▶ Your instructions: Filter the data below, keeping only lines that contain "Comune".

▶ Task inputs:
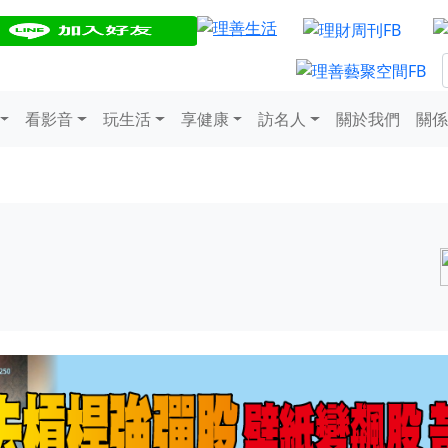
看影音
玩生活
享健康
訪名人
關於我們
關係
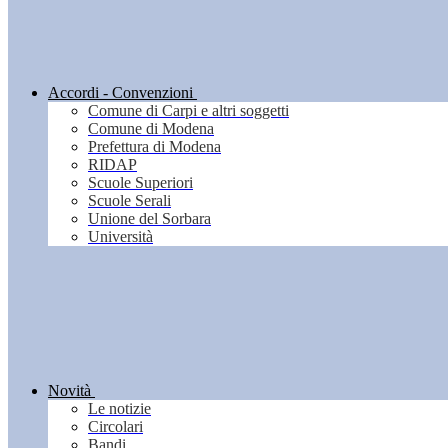
Accordi - Convenzioni
Comune di Carpi e altri soggetti
Comune di Modena
Prefettura di Modena
RIDAP
Scuole Superiori
Scuole Serali
Unione del Sorbara
Università
Novità
Le notizie
Circolari
Bandi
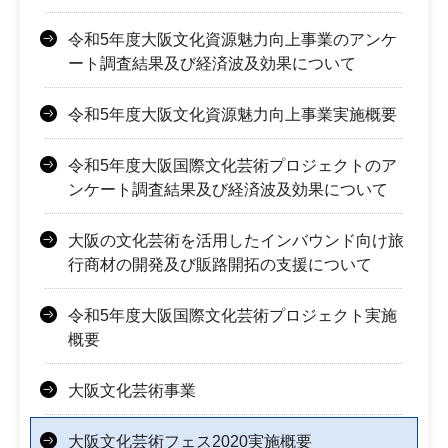
令和5年度大阪文化資源魅力向上事業のアンケ
ート調査結果及び経済波及効果について
令和5年度大阪文化資源魅力向上事業実施概要
令和5年度大阪国際文化芸術プロジェクトのア
ンケート調査結果及び経済波及効果について
大阪の文化芸術を活用したインバウンド向け旅
行商材の開発及び販路開拓の支援について
令和5年度大阪国際文化芸術プロジェクト実施
概要
大阪文化芸術事業
大阪文化芸術フェス2020実施概要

▶ Answer to this exercise:
Comune di Carpi e altri soggetti
Comune di Modena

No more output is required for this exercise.